Gertrude, Art and Walt Gelien left New York City for a life in California, where Art became interested in horses and ice skating. He became a teen idol as the studios were being battered by television. He and his contemporaries and younger stars like Troy Donahue and Pat Boone (born in 1934) were contract players often loaned out to other studios – to the great profit of the studio.
After a more than respectible early career with movies like “Battle Cry,” ”The Burning Hills” and “Damn Yankees” – a recording of a hit song “Young Love” in 1957 that outsold Elvis and an appearance with Charlton Heston and Charles Bickford on the very first episode of TV's live “Playhouse 90” in October 1956 – he began a downward slide. Before he was 30, his career was virtually over as an actor in a town that chews them up quickly. Troy Donahue (1936-2001) became the next Tab Hunter, only to be chewed up and spat out the same way.
He made movies in Europe, including several “spaghetti westerns,” and became a star to a new generation with roles in movies by Baltimore indie director John Waters: “Lust in the Dust” and “Polyester”, both co-starring transvestite actor Divine (born Harris Glen Milstead), a high school classmate of Waters.
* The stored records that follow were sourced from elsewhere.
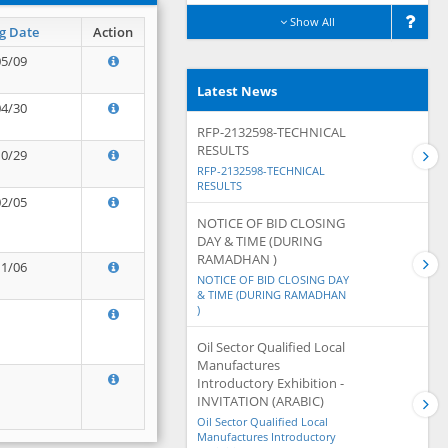
Show All
g Date
Action
05/09
Latest News
04/30
RFP-2132598-TECHNICAL
RESULTS
10/29
RFP-2132598-TECHNICAL
RESULTS
02/05
NOTICE OF BID CLOSING
DAY & TIME (DURING
RAMADHAN )
11/06
NOTICE OF BID CLOSING DAY
& TIME (DURING RAMADHAN
)
Oil Sector Qualified Local
Manufactures
Introductory Exhibition -
INVITATION (ARABIC)
Oil Sector Qualified Local
Manufactures Introductory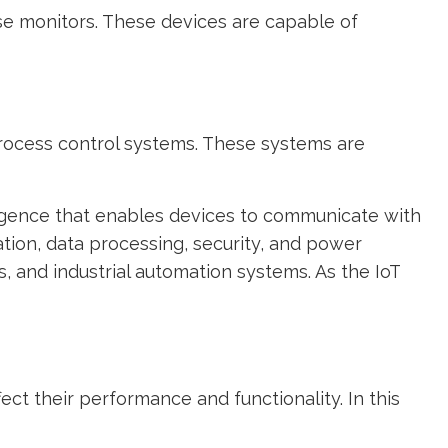
e monitors. These devices are capable of
process control systems. These systems are
ligence that enables devices to communicate with
ion, data processing, security, and power
and industrial automation systems. As the IoT
ect their performance and functionality. In this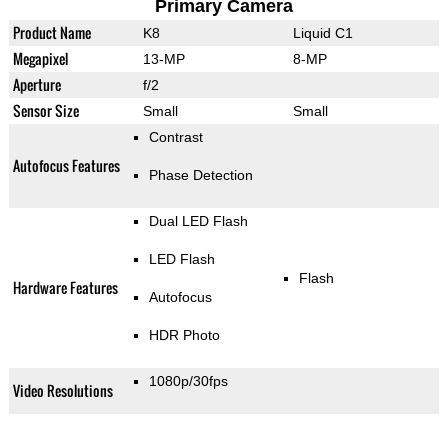
Primary Camera
Product Name
K8
Liquid C1
Megapixel
13-MP
8-MP
Aperture
f/2
Sensor Size
Small
Small
Contrast
Autofocus Features
Phase Detection
Dual LED Flash
LED Flash
Flash
Hardware Features
Autofocus
HDR Photo
1080p/30fps
Video Resolutions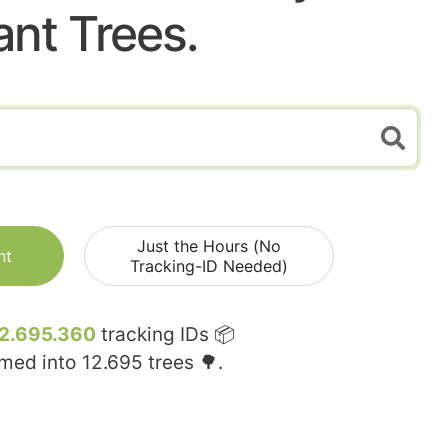
ant Trees.
Just the Hours (No
nt
Tracking-ID Needed)
2.695.360
tracking IDs 📦
rmed into
12.695
trees 🌳.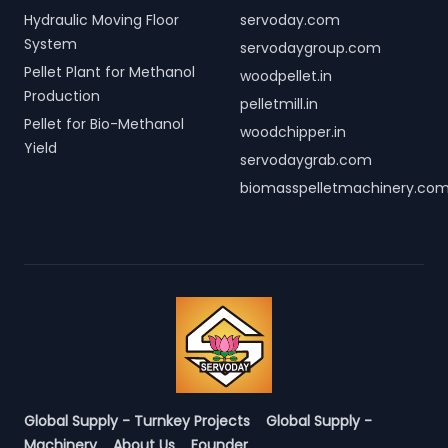
Hydraulic Moving Floor
servoday.com
System
servodaygroup.com
Pellet Plant for Methanol
woodpellet.in
Production
pelletmill.in
Pellet for Bio-Methanol
woodchipper.in
Yield
servodaygrab.com
biomasspelletmachinery.co
Global Supply - Turnkey Projects
Global Supply -
Machinery
About Us
Founder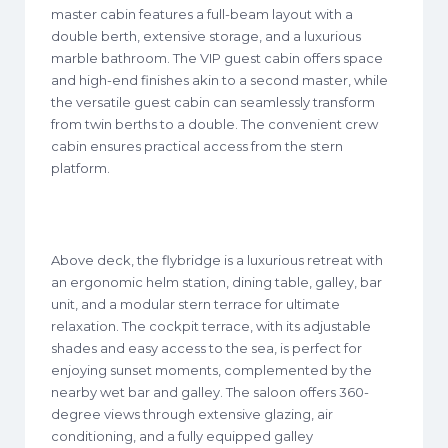
master cabin features a full-beam layout with a
double berth, extensive storage, and a luxurious
marble bathroom. The VIP guest cabin offers space
and high-end finishes akin to a second master, while
the versatile guest cabin can seamlessly transform
from twin berths to a double. The convenient crew
cabin ensures practical access from the stern
platform.
Above deck, the flybridge is a luxurious retreat with
an ergonomic helm station, dining table, galley, bar
unit, and a modular stern terrace for ultimate
relaxation. The cockpit terrace, with its adjustable
shades and easy access to the sea, is perfect for
enjoying sunset moments, complemented by the
nearby wet bar and galley. The saloon offers 360-
degree views through extensive glazing, air
conditioning, and a fully equipped galley​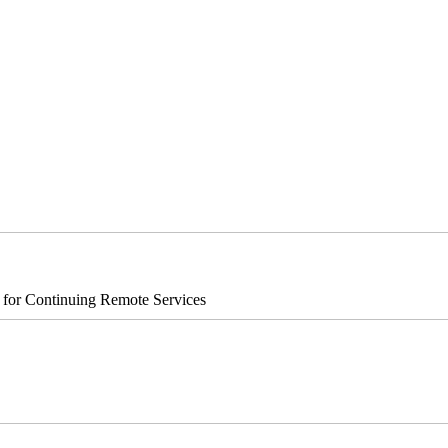
s for Continuing Remote Services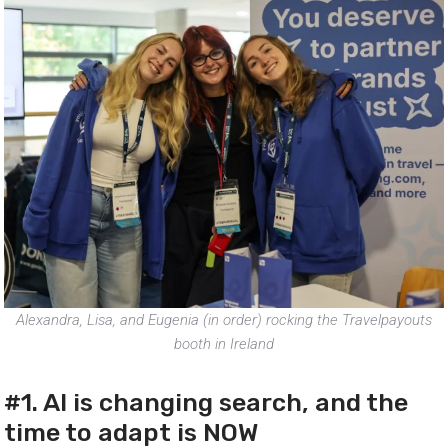
Alexandra, Lisa, and Eugenia (in order) rocking the Travelpayouts
booth in Ireland
#1. AI is changing search, and the
time to adapt is NOW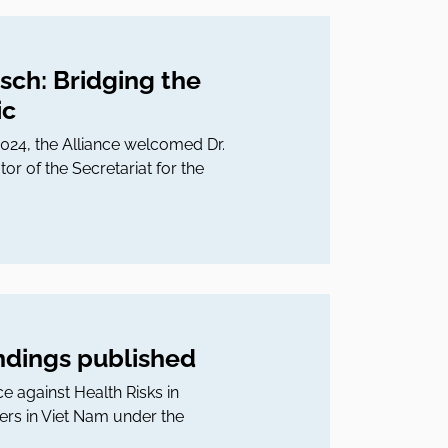
isch: Bridging the
ic
 2024, the Alliance welcomed Dr.
 of the Secretariat for the
indings published
ce against Health Risks in
ers in Viet Nam under the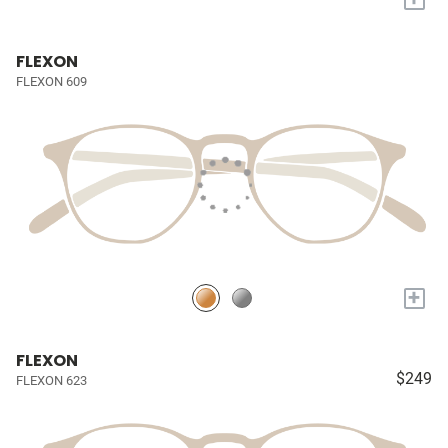
FLEXON
FLEXON 609
+
FLEXON
$249
FLEXON 623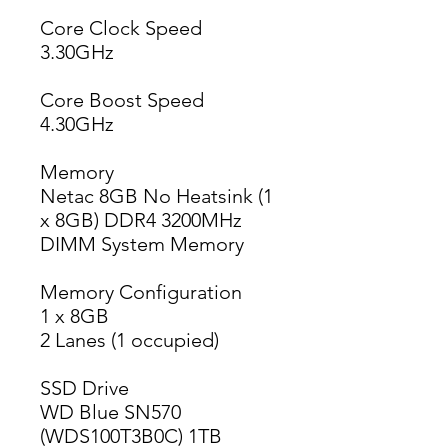
Core Clock Speed
3.30GHz
Core Boost Speed
4.30GHz
Memory
Netac 8GB No Heatsink (1
x 8GB) DDR4 3200MHz
DIMM System Memory
Memory Configuration
1 x 8GB
2 Lanes (1 occupied)
SSD Drive
WD Blue SN570
(WDS100T3B0C) 1TB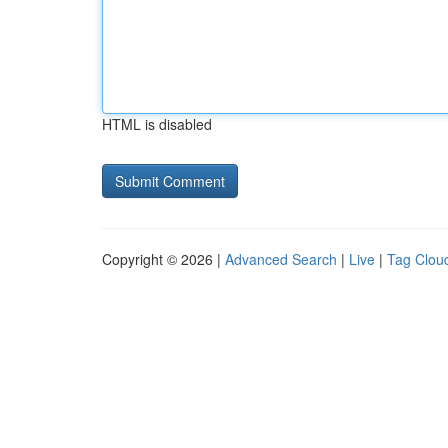
HTML is disabled
Copyright © 2026 |
Advanced Search
|
Live
|
Tag Clou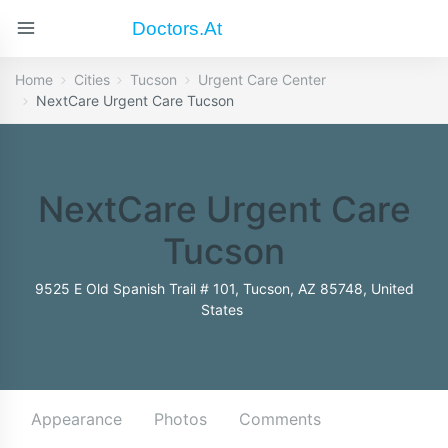
Doctors.at
Home
Cities
Tucson
Urgent Care Center
NextCare Urgent Care Tucson
NextCare Urgent Care
Tucson
9525 E Old Spanish Trail # 101, Tucson, AZ 85748, United
States
Appearance
Photos
Comments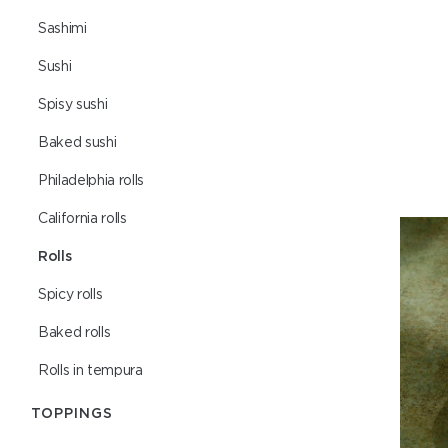
Sashimi
Sushi
Spisy sushi
Baked sushi
Philadelphia rolls
Сalifornia rolls
Rolls
Spicy rolls
Baked rolls
Rolls in tempura
TOPPINGS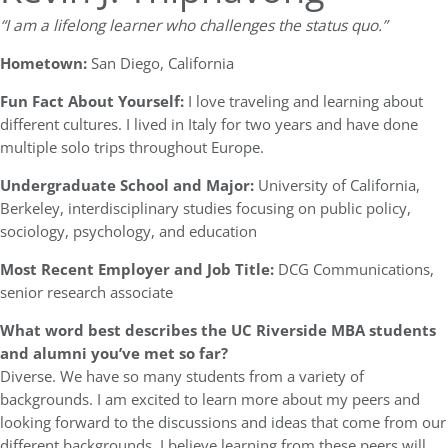
“I am a lifelong learner who challenges the status quo.”
Hometown:
San Diego, California
Fun Fact About Yourself:
I love traveling and learning about
different cultures. I lived in Italy for two years and have done
multiple solo trips throughout Europe.
Undergraduate School and Major:
University of California,
Berkeley, interdisciplinary studies focusing on public policy,
sociology, psychology, and education
Most Recent Employer and Job Title:
DCG Communications,
senior research associate
What word best describes the UC Riverside MBA students
and alumni you’ve met so far?
Diverse. We have so many students from a variety of
backgrounds. I am excited to learn more about my peers and
looking forward to the discussions and ideas that come from our
different backgrounds. I believe learning from these peers will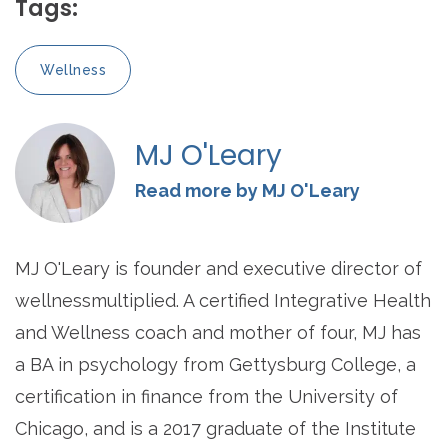
Tags:
Wellness
MJ O'Leary
Read more by MJ O'Leary
MJ O'Leary is founder and executive director of
wellnessmultiplied. A certified Integrative Health
and Wellness coach and mother of four, MJ has
a BA in psychology from Gettysburg College, a
certification in finance from the University of
Chicago, and is a 2017 graduate of the Institute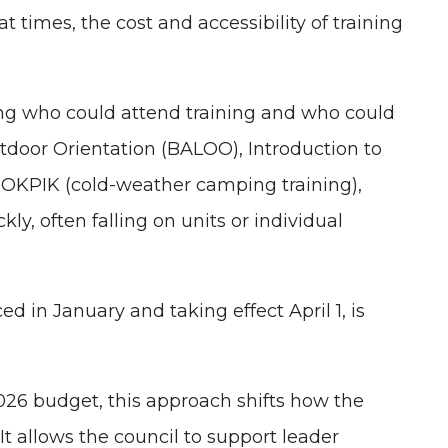
at times, the cost and accessibility of training
ding who could attend training and who could
tdoor Orientation (BALOO), Introduction to
d, OKPIK (cold-weather camping training),
ly, often falling on units or individual
 in January and taking effect April 1, is
026 budget, this approach shifts how the
. It allows the council to support leader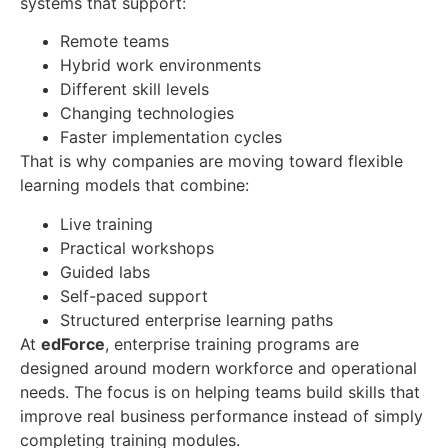
systems that support:
Remote teams
Hybrid work environments
Different skill levels
Changing technologies
Faster implementation cycles
That is why companies are moving toward flexible
learning models that combine:
Live training
Practical workshops
Guided labs
Self-paced support
Structured enterprise learning paths
At
edForce
, enterprise training programs are
designed around modern workforce and operational
needs. The focus is on helping teams build skills that
improve real business performance instead of simply
completing training modules.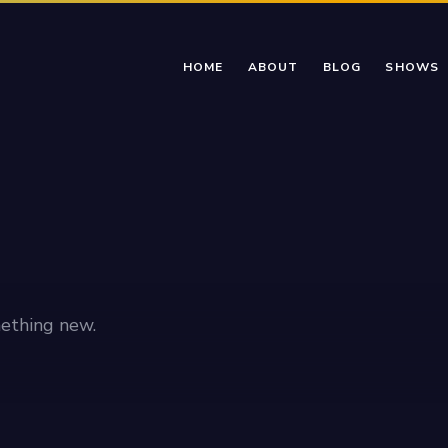
HOME
ABOUT
BLOG
SHOWS
ething new.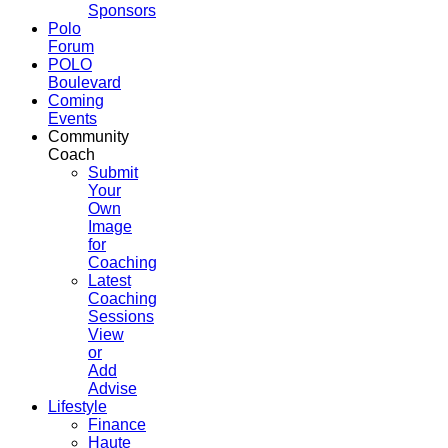
Sponsors
Polo
Forum
POLO
Boulevard
Coming
Events
Community
Coach
Submit
Your
Own
Image
for
Coaching
Latest
Coaching
Sessions
View
or
Add
Advise
Lifestyle
Finance
Haute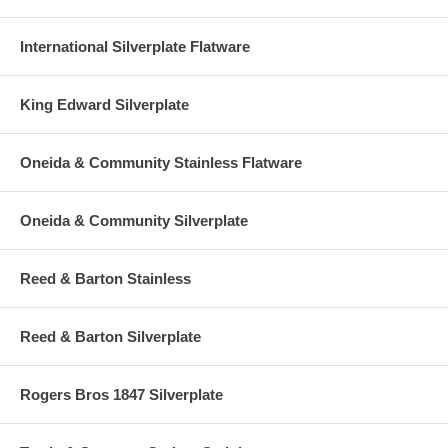
International Silverplate Flatware
King Edward Silverplate
Oneida & Community Stainless Flatware
Oneida & Community Silverplate
Reed & Barton Stainless
Reed & Barton Silverplate
Rogers Bros 1847 Silverplate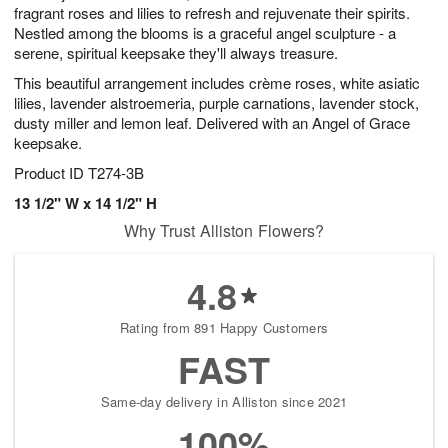
fragrant roses and lilies to refresh and rejuvenate their spirits.
Nestled among the blooms is a graceful angel sculpture - a
serene, spiritual keepsake they'll always treasure.
This beautiful arrangement includes crème roses, white asiatic
lilies, lavender alstroemeria, purple carnations, lavender stock,
dusty miller and lemon leaf. Delivered with an Angel of Grace
keepsake.
Product ID
T274-3B
13 1/2" W x 14 1/2" H
Why Trust Alliston Flowers?
4.8
Rating from 891 Happy Customers
FAST
Same-day delivery in Alliston since 2021
100%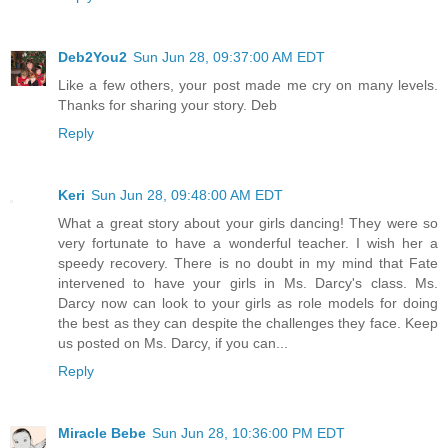
Deb2You2
Sun Jun 28, 09:37:00 AM EDT
Like a few others, your post made me cry on many levels.
Thanks for sharing your story. Deb
Reply
Keri
Sun Jun 28, 09:48:00 AM EDT
What a great story about your girls dancing! They were so
very fortunate to have a wonderful teacher. I wish her a
speedy recovery. There is no doubt in my mind that Fate
intervened to have your girls in Ms. Darcy's class. Ms.
Darcy now can look to your girls as role models for doing
the best as they can despite the challenges they face. Keep
us posted on Ms. Darcy, if you can...
Reply
Miracle Bebe
Sun Jun 28, 10:36:00 PM EDT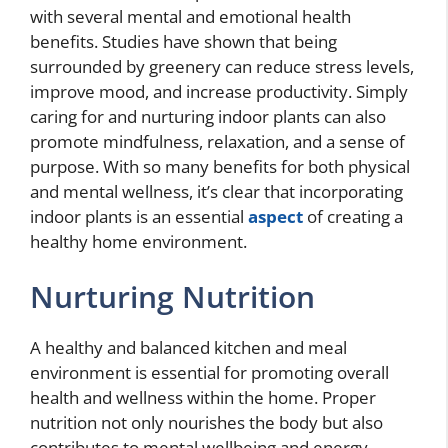
with several mental and emotional health
benefits. Studies have shown that being
surrounded by greenery can reduce stress levels,
improve mood, and increase productivity. Simply
caring for and nurturing indoor plants can also
promote mindfulness, relaxation, and a sense of
purpose. With so many benefits for both physical
and mental wellness, it’s clear that incorporating
indoor plants is an essential
aspect
of creating a
healthy home environment.
Nurturing Nutrition
A healthy and balanced kitchen and meal
environment is essential for promoting overall
health and wellness within the home. Proper
nutrition not only nourishes the body but also
contributes to mental wellbeing and energy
In the 1970s and 1980s he was a frequent guest star on TV shows like “CHiPs” and “McMillan and Wife”; he was also a regular on the dinner theater circuit throughout the nation.
Hunter is frank about his mother's mental illness that may have been exacerbated by a marriage to an abusive husband. Walt Gelien enlisted in the navy and died in a helicopter crash in Vietnam in 1965. Gertrude Gelien underwent electroshock therapy and was supported until her death by Hunter, who himself suffered both a heart attack and a stroke.
Hunter and his co-author have written a book that belongs on the shelves of anyone interested in Hollywood in the waning days of the studio system. It has many anecdotes about the actors and actresses Hunter worked with or new, including James Dean, Sal Mineo, John Wayne, Gary Cooper, Linda Darnell, Angie Dickinson, Van Heflin (a favorite of Hunter's because of his consummate professionalism); Tallulah Bankhead and Fred Astaire, among many others.